第12話 天使の襲撃
園山の号令が響き渡り、掃討班は、敵の潜む方角へと一斉に駆け出した。しかし、彼らの決意とは裏腹に、戦場では既に別の局面へと移行していた。
地球の諸君、ごきげんよう。
私の名はレイ・カラウスキ。アステリム帝国陸軍曹長だ。
本来なら、ゆっくり自己紹介でもしてやりたいところだが――残念ながら時間がない。君たちの兵士が、私の部下を撃った。なので、先に一つだけ教えておこう。君たちは、今から天使族と戦う。これは運が悪かったな。

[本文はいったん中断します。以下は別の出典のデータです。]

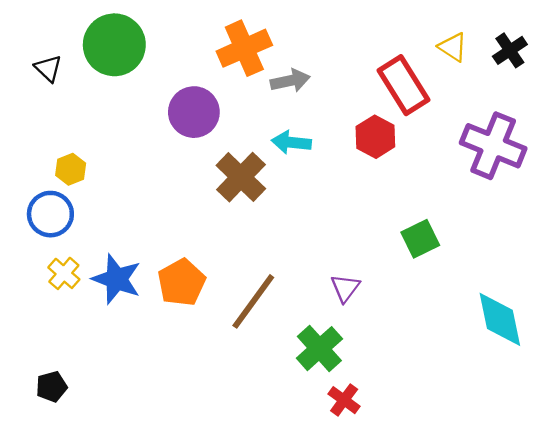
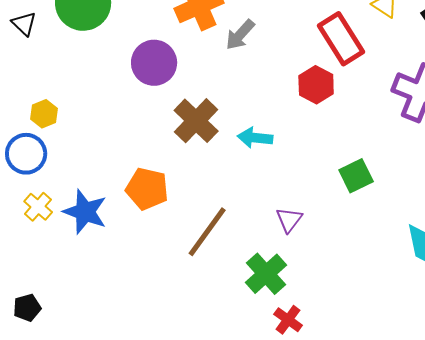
gray arrow: (290, 81) -> (240, 35), turned 144
cyan arrow: (291, 142) -> (255, 138), moved
orange pentagon: (182, 282) -> (147, 189), moved, turned -30

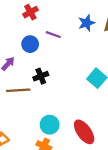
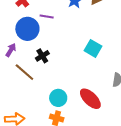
blue circle: (30, 44) -> (27, 29), size x1.5
brown line: (18, 90) -> (24, 72), turned 55

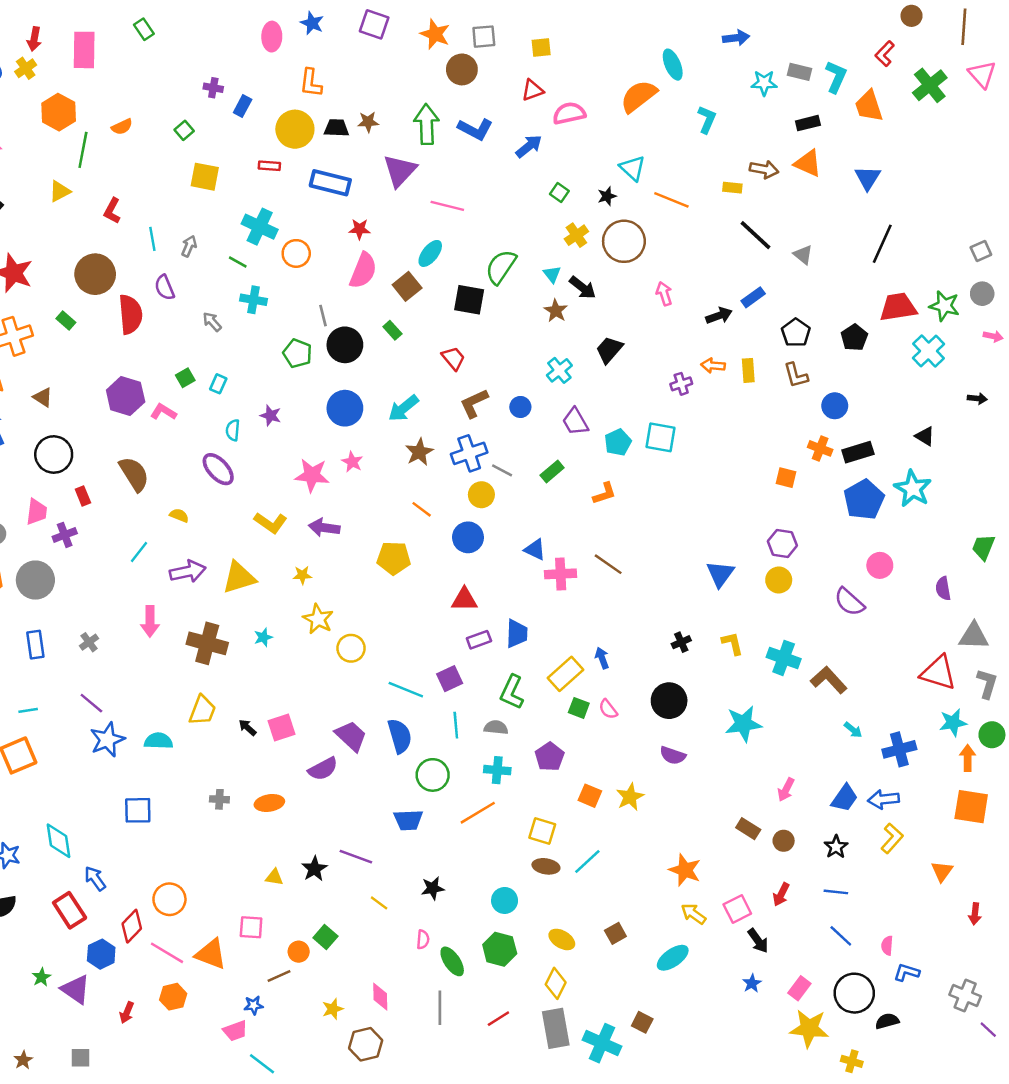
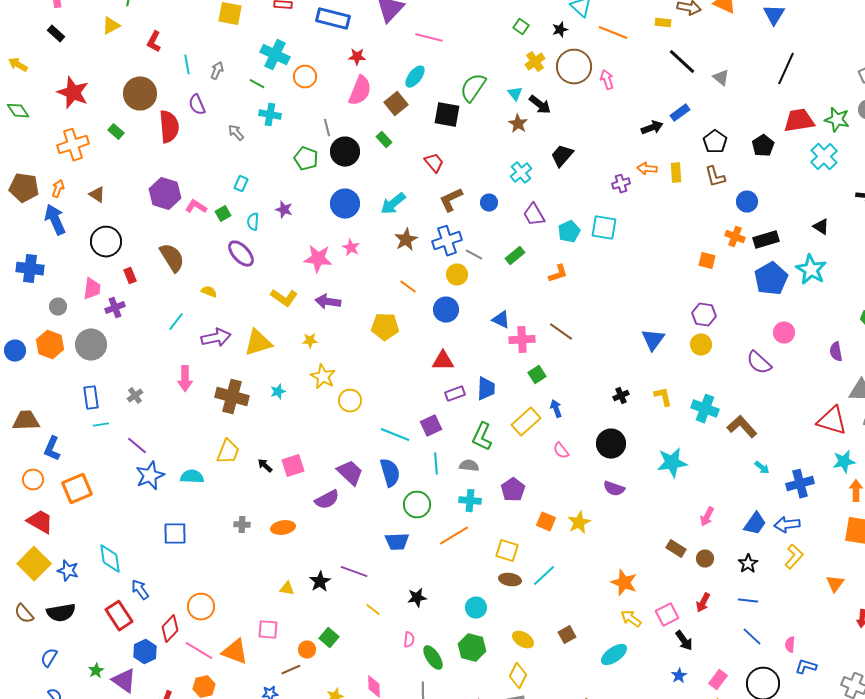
pink arrow: (664, 294) -> (607, 80), moved
green square: (185, 378) -> (223, 214), moved
green square: (579, 708) -> (537, 375), moved, turned 36
cyan line: (28, 710) -> (101, 425), moved

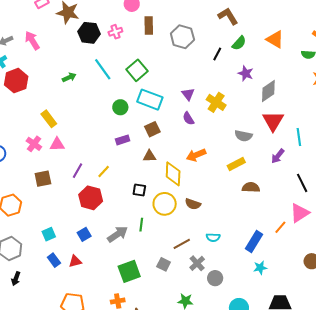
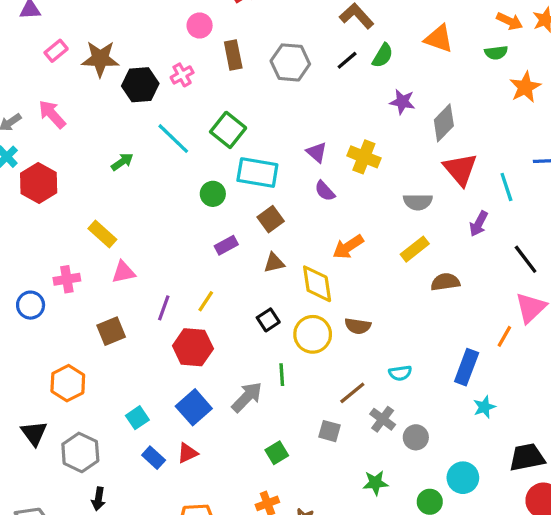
black line: (217, 54) -> (347, 60), moved, turned 32
pink cross: (34, 144) -> (67, 279), moved, turned -35
black square: (139, 190) -> (268, 320), turned -32
blue square: (84, 234) -> (194, 407), size x1.5
green square: (129, 271) -> (277, 453), size x0.6

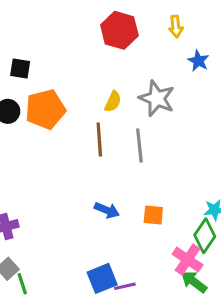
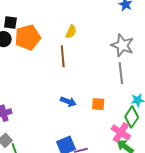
black square: (20, 69) -> (10, 22), moved
gray star: (157, 98) -> (122, 45), moved
gray line: (139, 145) -> (121, 73), moved

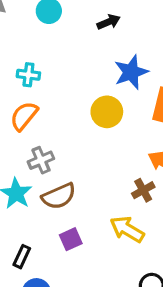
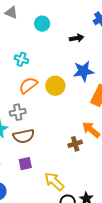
yellow circle: (107, 112) -> (55, 86), moved
orange semicircle: (24, 116) -> (28, 85), moved
yellow arrow: (127, 229) -> (54, 181), moved

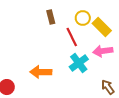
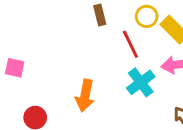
orange arrow: (41, 72) -> (85, 96), turned -80

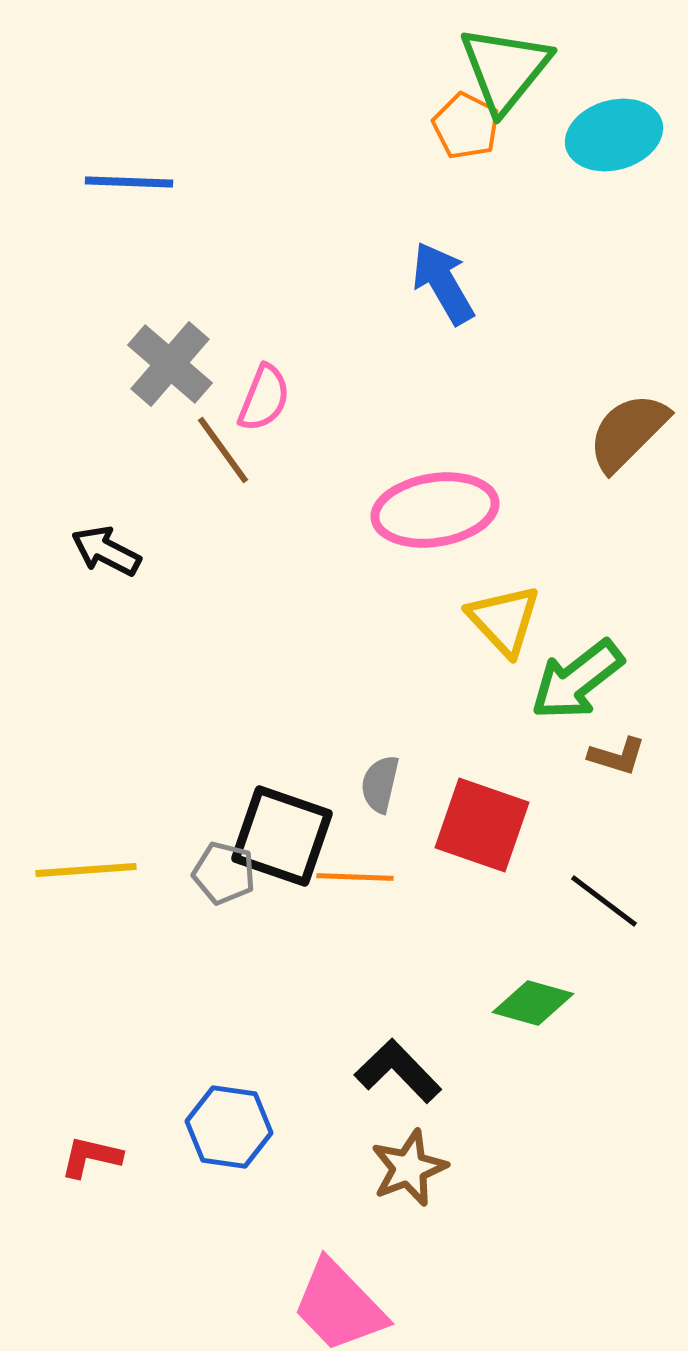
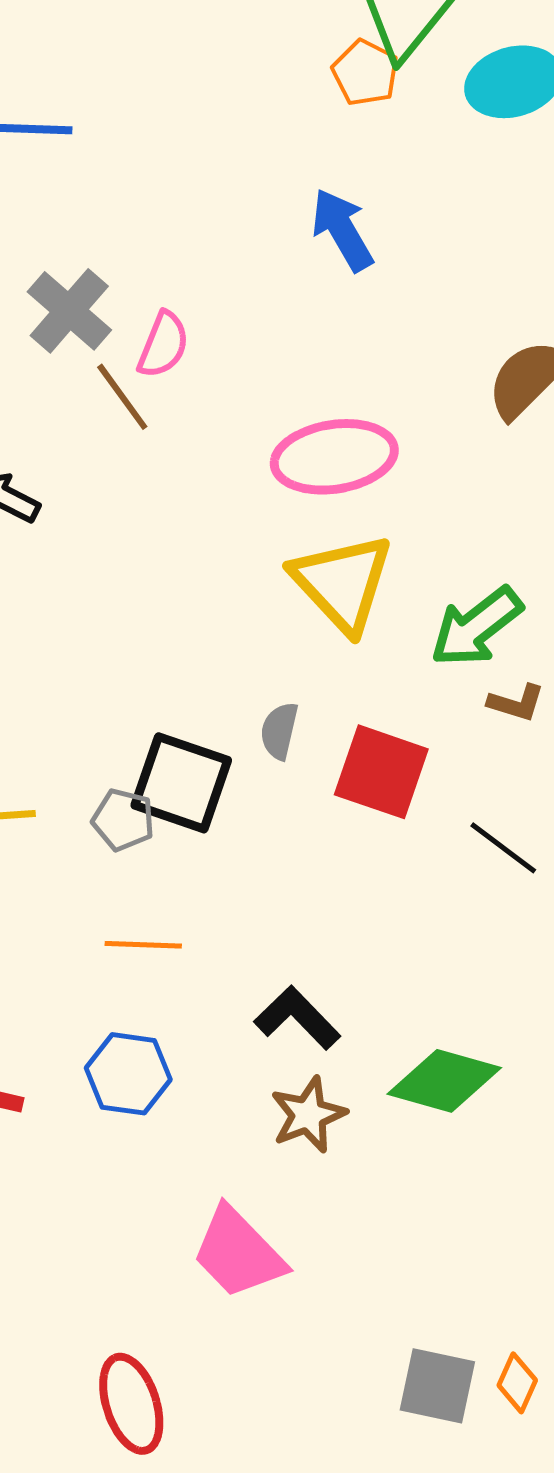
yellow triangle: (504, 620) -> (342, 583), moved, size x1.4
orange line: (355, 877) -> (143, 945), moved
green diamond: (533, 1003) -> (444, 1081), moved, size x1.4

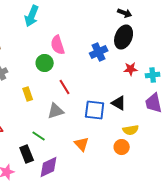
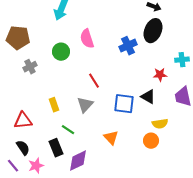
green circle: (45, 63) -> (61, 52), moved
red star: (131, 69) -> (160, 75), moved
cyan cross: (153, 75) -> (182, 60), moved
yellow rectangle: (28, 94) -> (54, 105), moved
gray triangle: (56, 111) -> (85, 105), turned -30

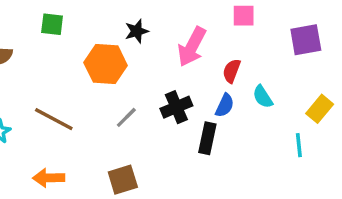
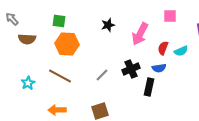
orange hexagon: (106, 64) -> (67, 44), moved
cyan semicircle: (263, 97) -> (181, 51), moved, turned -80
blue semicircle: (225, 105) -> (159, 68), turned 56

「ブル、デム、ベイルの3人は、陸偵支隊を抱えて離脱しろ。パチェコは3人の援護、私は敵のドローンを落としてから離脱する。」(カラウスキ)
「アボイ少尉に来てもらうのは?」(ブランチェスカ・パチェコ兵士長)
「戦闘を極力避けるよう命じられている。ヘリが来たら、本格的に戦闘になる。自衛隊は続々と湯河原に入った。今戦ったら分が悪い。アボイ少尉に救援を請うなら、戦闘地帯を離れてからだ。」(カラウスキ)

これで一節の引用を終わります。